■ **TASK ITEM**
No pictures go into the copy. Write out exactly the lines below from the one containing "görüntülerden rahatsız oluyorsunuz" through the one containing "Bezpieczne zakupy".

■ **Transcribed page contents**
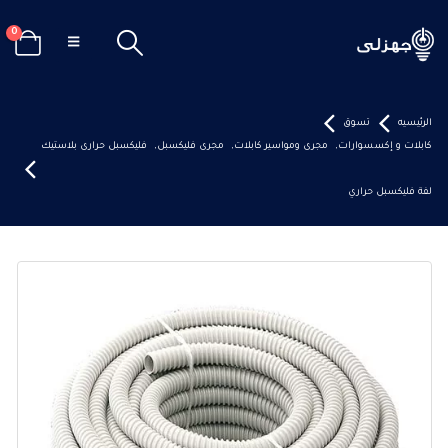
0
الرئيسيه
تسوق
كابلات و إكسسوارات
,
مجرى ومواسير كابلات
,
مجرى فليكسبل
,
فليكسبل حرارى بلاستيك
لفة فليكسبل حراري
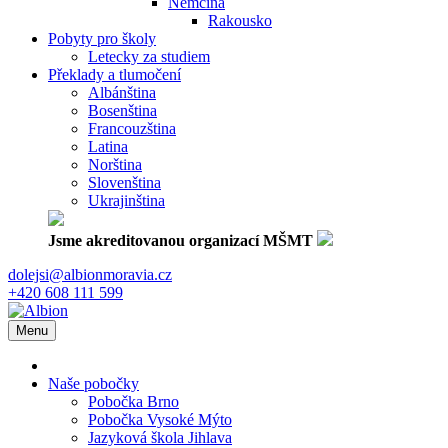
Němčina
Rakousko
Pobyty pro školy
Letecky za studiem
Překlady a tlumočení
Albánština
Bosenština
Francouzština
Latina
Norština
Slovenština
Ukrajinština
Jsme akreditovanou organizací MŠMT
dolejsi@albionmoravia.cz
+420 608 111 599
Menu
Naše pobočky
Pobočka Brno
Pobočka Vysoké Mýto
Jazyková škola Jihlava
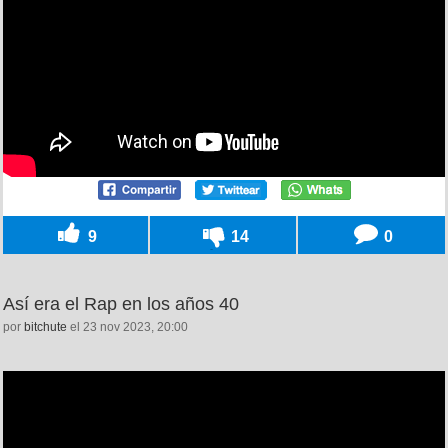
9
14
0
Así era el Rap en los años 40
por
bitchute
el 23 nov 2023, 20:00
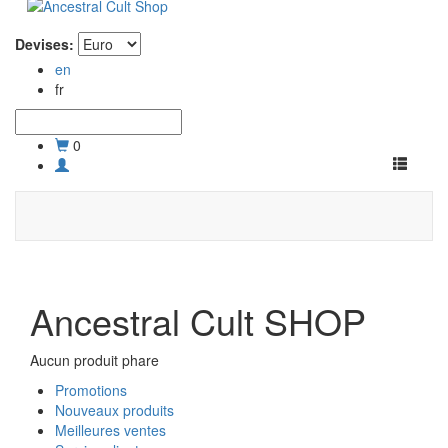
Devises:
en
fr
0
Toggle
navigati
Ancestral Cult SHOP
Aucun produit phare
Promotions
Nouveaux produits
Meilleures ventes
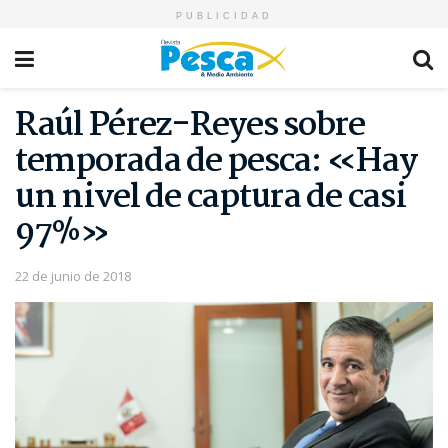
PUBLICIDAD
Raúl Pérez-Reyes sobre
temporada de pesca: «Hay
un nivel de captura de casi
97%»
22 de junio de 2018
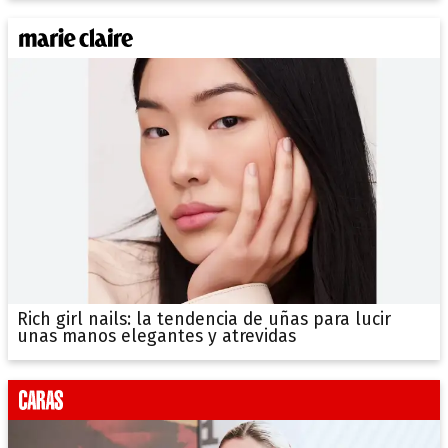
Rich girl nails: la tendencia de uñas para lucir
unas manos elegantes y atrevidas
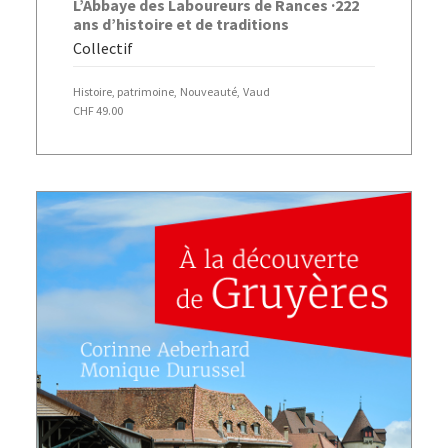
L’Abbaye des Laboureurs de Rances ·222
ans d’histoire et de traditions
Collectif
Histoire, patrimoine
,
Nouveauté
,
Vaud
CHF
49.00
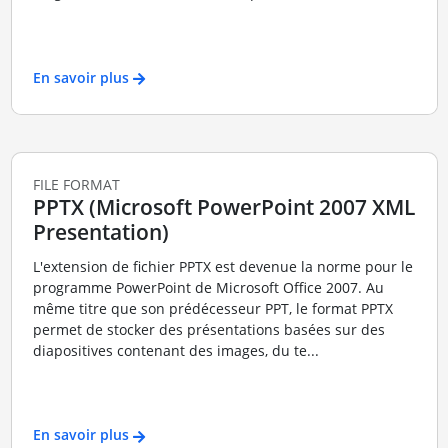
En savoir plus
FILE FORMAT
PPTX (Microsoft PowerPoint 2007 XML
Presentation)
L'extension de fichier PPTX est devenue la norme pour le
programme PowerPoint de Microsoft Office 2007. Au
même titre que son prédécesseur PPT, le format PPTX
permet de stocker des présentations basées sur des
diapositives contenant des images, du te...
En savoir plus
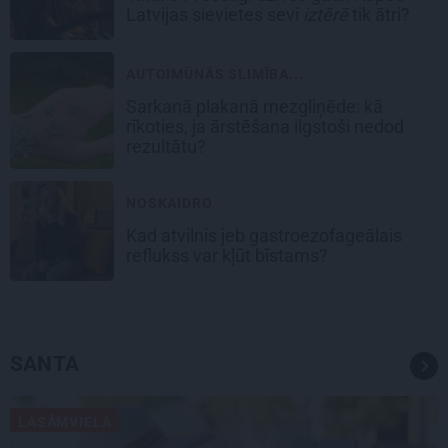
Latvijas sievietes sevi
iztērē
tik ātri?
AUTOIMŪNĀS SLIMĪBA...
Sarkanā plakanā mezgliņēde: kā
rīkoties, ja ārstēšana ilgstoši nedod
rezultātu?
NOSKAIDRO
Kad atvilnis jeb gastroezofageālais
reflukss var kļūt bīstams?
SANTA
LASĀMVIELA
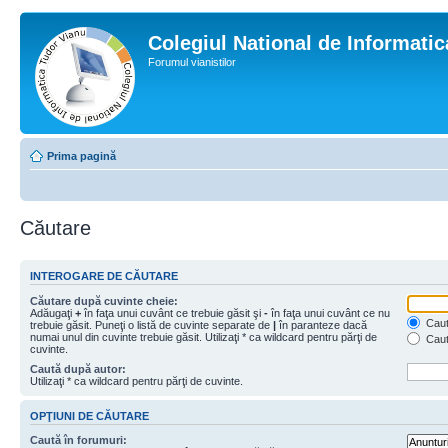
Colegiul National de Informati
Forumul vianistilor
Prima pagină
Căutare
INTEROGARE DE CĂUTARE
Căutare după cuvinte cheie:
Adăugaţi
+
în faţa unui cuvânt ce trebuie găsit şi
-
în faţa unui cuvânt ce nu
Caută
trebuie găsit. Puneţi o listă de cuvinte separate de
|
în paranteze dacă
numai unul din cuvinte trebuie găsit. Utilizaţi * ca wildcard pentru părţi de
Caut
cuvinte.
Caută după autor:
Utilizaţi * ca wildcard pentru părţi de cuvinte.
OPŢIUNI DE CĂUTARE
Caută în forumuri:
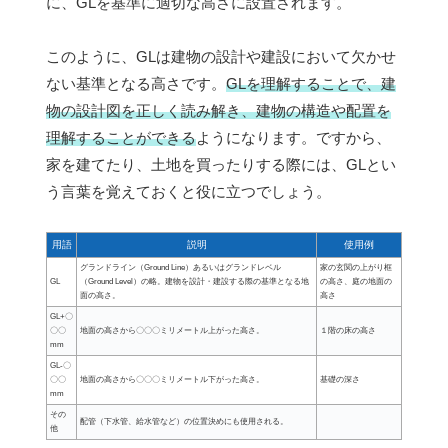
に、GLを基準に適切な高さに設置されます。
このように、GLは建物の設計や建設において欠かせ
ない基準となる高さです。
GLを理解することで、建
物の設計図を正しく読み解き、建物の構造や配置を
理解することができる
ようになります。ですから、
家を建てたり、土地を買ったりする際には、GLとい
う言葉を覚えておくと役に立つでしょう。
用語
説明
使用例
グランドライン（Ground Line）あるいはグランドレベル
家の玄関の上がり框
GL
（Ground Level）の略。建物を設計・建設する際の基準となる地
の高さ、庭の地面の
面の高さ。
高さ
GL+〇
〇〇
地面の高さから〇〇〇ミリメートル上がった高さ。
１階の床の高さ
mm
GL-〇
〇〇
地面の高さから〇〇〇ミリメートル下がった高さ。
基礎の深さ
mm
その
配管（下水管、給水管など）の位置決めにも使用される。
他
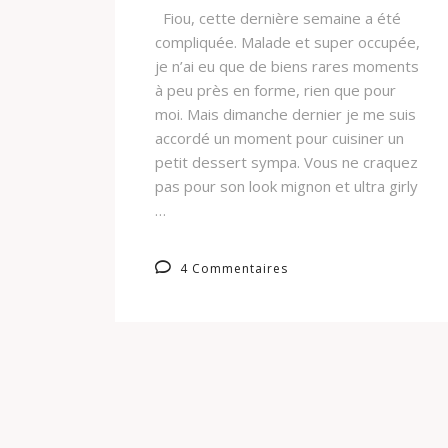
Fiou, cette dernière semaine a été
compliquée. Malade et super occupée,
je n’ai eu que de biens rares moments
à peu près en forme, rien que pour
moi. Mais dimanche dernier je me suis
accordé un moment pour cuisiner un
petit dessert sympa. Vous ne craquez
pas pour son look mignon et ultra girly
…
4 Commentaires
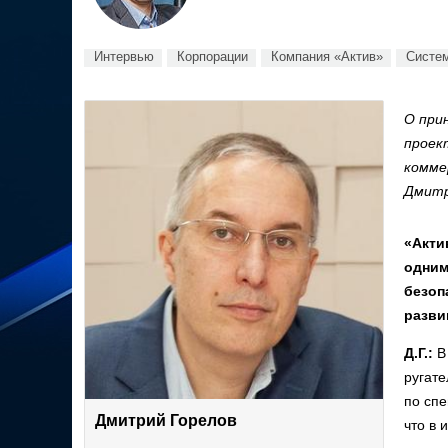
Интервью
Корпорации
Компания «Актив»
Систе
О при
проек
комме
Дмитр
«Акти
одним
безоп
разви
Д.Г.:
В 
ругате
по спе
Дмитрий Горелов
что в 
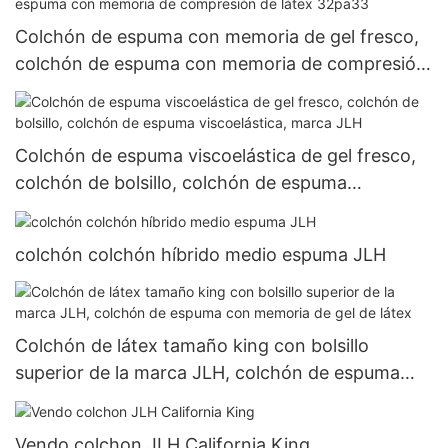
Colchón de espuma con memoria de gel fresco,
colchón de espuma con memoria de compresión
de látex 32pa33
Colchón de espuma viscoelástica de gel fresco,
colchón de bolsillo, colchón de espuma
viscoelástica, marca JLH
colchón colchón híbrido medio espuma JLH
Colchón de látex tamaño king con bolsillo
superior de la marca JLH, colchón de espuma
con memoria de gel de látex
Vendo colchon JLH California King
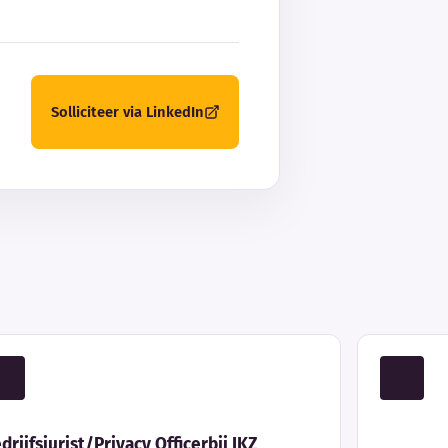
Solliciteer via LinkedIn
drijfsjurist/Privacy Officerbij IKZ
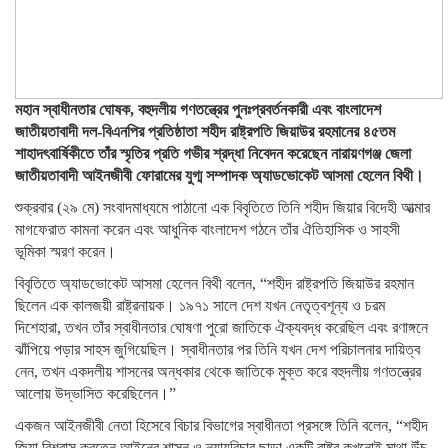
মহান স্বাধীনতার ঘোষক, বহুদলীয় গণতন্ত্রের পুনঃপ্রবর্তনকারী এবং বাংলাদেশ
জাতীয়তাবাদী দল-বিএনপির প্রতিষ্ঠাতা শহীদ রাষ্ট্রপতি জিয়াউর রহমানের ৪৫তম
শাহাদৎবার্ষিকীতে তাঁর স্মৃতির প্রতি গভীর শ্রদ্ধা নিবেদন করেছেন নারায়ণগঞ্জ জেলা
জাতীয়তাবাদী আইনজীবী ফোরামের যুগ্ম সম্পাদক অ্যাডভোকেট আসমা হেলেন বিথী।
শুক্রবার (২৯ মে) সংবাদমাধ্যমে পাঠানো এক বিবৃতিতে তিনি শহীদ জিয়ার বিদেহী আত্মার
মাগফেরাত কামনা করেন এবং আধুনিক বাংলাদেশ গঠনে তাঁর ঐতিহাসিক ও সাহসী
ভূমিকা স্মরণ করেন।
বিবৃতিতে অ্যাডভোকেট আসমা হেলেন বিথী বলেন, “শহীদ রাষ্ট্রপতি জিয়াউর রহমান
ছিলেন এক কালজয়ী রাষ্ট্রনায়ক। ১৯৭১ সালে দেশ যখন নেতৃত্বশূন্য ও চরম
দিশেহারা, তখন তাঁর স্বাধীনতার ঘোষণা পুরো জাতিকে ঐক্যবদ্ধ করেছিল এবং রণাঙ্গনে
ঝাঁপিয়ে পড়ার সাহস জুগিয়েছিল। স্বাধীনতার পর তিনি যখন দেশ পরিচালনার দায়িত্ব
নেন, তখন একদলীয় শাসনের অন্ধকার থেকে জাতিকে মুক্ত করে বহুদলীয় গণতন্ত্রের
আলোয় উদ্ভাসিত করেছিলেন।”
একজন আইনজীবী নেতা হিসেবে বিচার বিভাগের স্বাধীনতা প্রসঙ্গে তিনি বলেন, “শহীদ
জিয়া বিশ্বাস করতেন আইনের শাসন ও ন্যায়বিচার ছাড়া একটি রাষ্ট্র কখনোই মাথা উঁচু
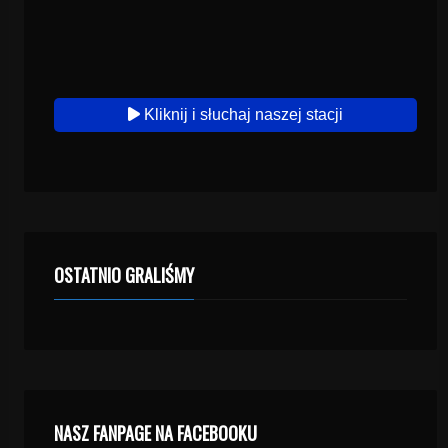
Kliknij i słuchaj naszej stacji
OSTATNIO GRALIŚMY
NASZ FANPAGE NA FACEBOOKU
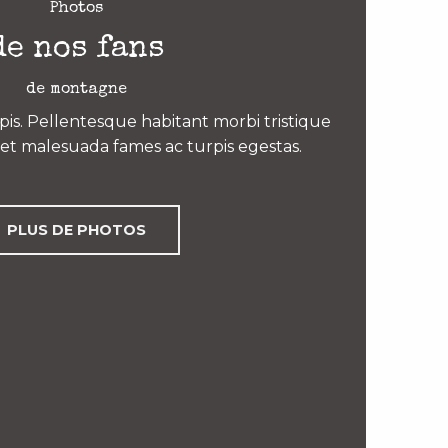
Photos
de nos fans
de montagne
is. Pellentesque habitant morbi tristique
et malesuada fames ac turpis egestas.
PLUS DE PHOTOS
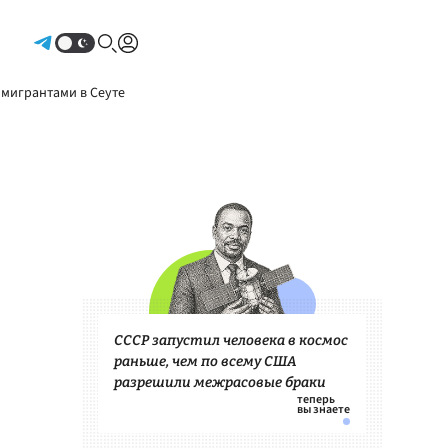
Авторизоваться
 мигрантами в Сеуте
СССР запустил человека в космос
раньше, чем по всему США
разрешили межрасовые браки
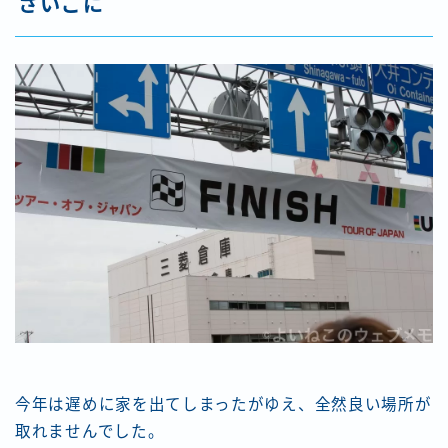
さいごに
今年は遅めに家を出てしまったがゆえ、全然良い場所が
取れませんでした。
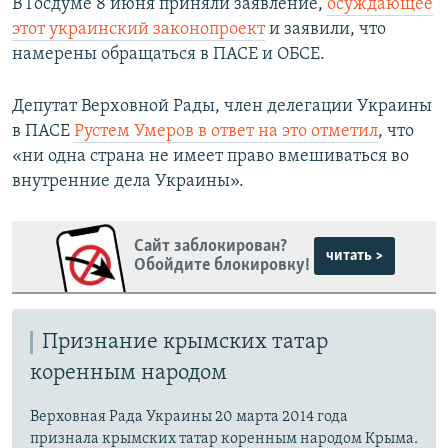
В Госдуме 8 июня приняли заявление,
осуждающее
этот украинский законопроект
и заявили, что
720p
720p
1080p
намерены обращаться в ПАСЕ и ОБСЕ.
1080p
Депутат Верховной Рады, член делегации Украины
в ПАСЕ
Рустем Умеров в ответ на это отметил
, что
«ни одна страна не имеет право вмешиваться во
внутренние дела Украины»​.
Сайт заблокирован?
читать >
Обойдите блокировку!
Признание крымских татар
коренным народом
Верховная Рада Украины 20 марта 2014 года
признала крымских татар коренным народом Крыма.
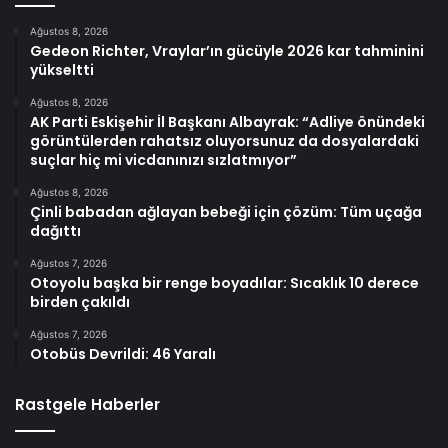
Ağustos 8, 2026
Gedeon Richter, Vraylar’ın gücüyle 2026 kar tahminini
yükseltti
Ağustos 8, 2026
AK Parti Eskişehir İl Başkanı Albayrak: “Adliye önündeki
görüntülerden rahatsız oluyorsunuz da dosyalardaki
suçlar hiç mi vicdanınızı sızlatmıyor”
Ağustos 8, 2026
Çinli babadan ağlayan bebeği için çözüm: Tüm uçağa
dağıttı
Ağustos 7, 2026
Otoyolu başka bir renge boyadılar: Sıcaklık 10 derece
birden çakıldı
Ağustos 7, 2026
Otobüs Devrildi: 46 Yaralı
Rastgele Haberler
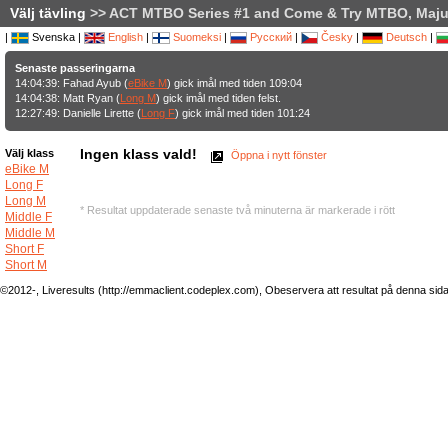
Välj tävling
>> ACT MTBO Series #1 and Come & Try MTBO, Majur
|
Svenska |
English
|
Suomeksi
|
Русский
|
Česky
|
Deutsch
|
Senaste passeringarna
14:04:39: Fahad Ayub (
eBike M
) gick imål med tiden 109:04
14:04:38: Matt Ryan (
Long M
) gick imål med tiden felst.
12:27:49: Danielle Lirette (
Long F
) gick imål med tiden 101:24
Ingen klass vald!
Välj klass
Öppna i nytt fönster
eBike M
Long F
Long M
* Resultat uppdaterade senaste två minuterna är markerade i rött
Middle F
Middle M
Short F
Short M
©2012-, Liveresults (http://emmaclient.codeplex.com), Obeservera att resultat på denna sida ej 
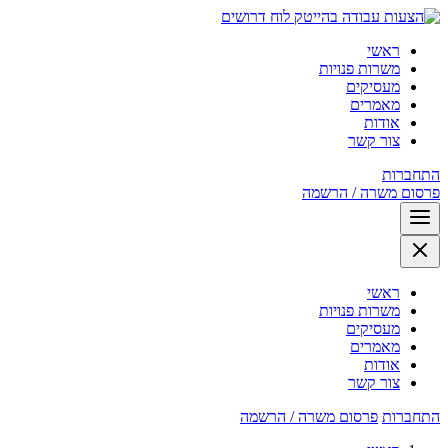
לוח דרושים
ראשי
משרות פנויות
מעסיקים
מאמרים
אודות
צור קשר
התחברות
פרסום משרה / הרשמה
ראשי
משרות פנויות
מעסיקים
מאמרים
אודות
צור קשר
התחברות
פרסום משרה / הרשמה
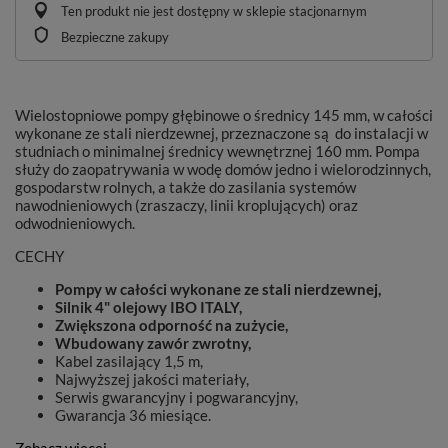
Ten produkt nie jest dostępny w sklepie stacjonarnym
Bezpieczne zakupy
Wielostopniowe pompy głębinowe o średnicy 145 mm, w całości
wykonane ze stali nierdzewnej, przeznaczone są do instalacji w
studniach o minimalnej średnicy wewnętrznej 160 mm. Pompa
służy do zaopatrywania w wodę domów jedno i wielorodzinnych,
gospodarstw rolnych, a także do zasilania systemów
nawodnieniowych (zraszaczy, linii kroplujących) oraz
odwodnieniowych.
CECHY
Pompy w całości wykonane ze stali nierdzewnej,
Silnik 4" olejowy IBO ITALY,
Zwiększona odporność na zużycie,
Wbudowany zawór zwrotny,
Kabel zasilający 1,5 m,
Najwyższej jakości materiały,
Serwis gwarancyjny i pogwarancyjny,
Gwarancja 36 miesiące.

■ **ANSWER**
görüntülerden rahatsız oluyorsunuz da dosyalardaki
suçlar hiç mi vicdanınızı sızlatmıyor”
Ağustos 8, 2026
Çinli babadan ağlayan bebeği için çözüm: Tüm uçağa
dağıttı
Ağustos 7, 2026
Otoyolu başka bir renge boyadılar: Sıcaklık 10 derece
birden çakıldı
Ağustos 7, 2026
Otobüs Devrildi: 46 Yaralı
Rastgele Haberler
Välj tävling
>> ACT MTBO Series #1 and Come & Try MTBO, Majur
|
Svenska |
English
|
Suomeksi
|
Русский
|
Česky
|
Deutsch
|
Senaste passeringarna
14:04:39: Fahad Ayub (
eBike M
) gick imål med tiden 109:04
14:04:38: Matt Ryan (
Long M
) gick imål med tiden felst.
12:27:49: Danielle Lirette (
Long F
) gick imål med tiden 101:24
Ingen klass vald!
Välj klass
Öppna i nytt fönster
eBike M
Long F
Long M
* Resultat uppdaterade senaste två minuterna är markerade i rött
Middle F
Middle M
Short F
Short M
©2012-, Liveresults (http://emmaclient.codeplex.com), Obeservera att resultat på denna sida ej 
לוח דרושים
ראשי
משרות פנויות
מעסיקים
מאמרים
אודות
צור קשר
התחברות
פרסום משרה / הרשמה
ראשי
משרות פנויות
מעסיקים
מאמרים
אודות
צור קשר
התחברות
פרסום משרה / הרשמה
Ten produkt nie jest dostępny w sklepie stacjonarnym
Bezpieczne zakupy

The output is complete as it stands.